Exercise instructions:
The part below that opens with the line containing "Te compramos tu equipo" and closes with the line containing "a Impotência" should be copied exactly, minus any pictures.

Source material:
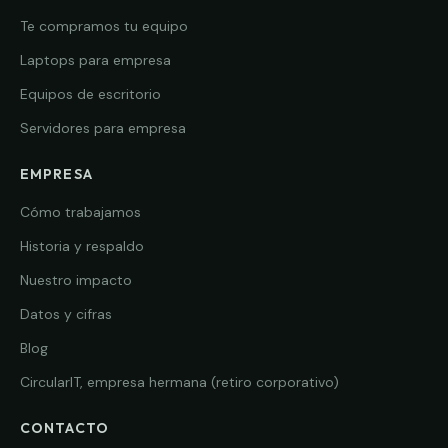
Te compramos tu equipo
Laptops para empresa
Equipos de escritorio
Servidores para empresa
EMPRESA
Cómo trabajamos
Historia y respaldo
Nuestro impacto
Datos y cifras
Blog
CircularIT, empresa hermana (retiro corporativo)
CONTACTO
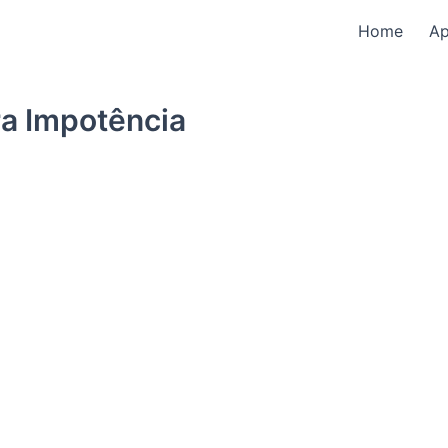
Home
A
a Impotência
--
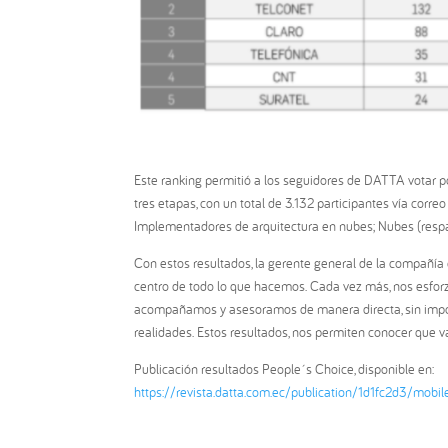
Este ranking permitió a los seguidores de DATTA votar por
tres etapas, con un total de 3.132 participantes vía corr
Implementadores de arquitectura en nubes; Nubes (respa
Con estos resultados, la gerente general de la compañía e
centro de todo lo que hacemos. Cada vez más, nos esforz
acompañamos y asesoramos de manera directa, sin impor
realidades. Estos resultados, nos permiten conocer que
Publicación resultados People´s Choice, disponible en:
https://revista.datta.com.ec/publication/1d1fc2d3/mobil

Answer space:
Te compramos tu equipo
Laptops para empresa
Equipos de escritorio
Servidores para empresa
EMPRESA
Cómo trabajamos
Historia y respaldo
Nuestro impacto
Datos y cifras
Blog
CircularIT, empresa hermana (retiro corporativo)
CONTACTO
Home
A
a Impotência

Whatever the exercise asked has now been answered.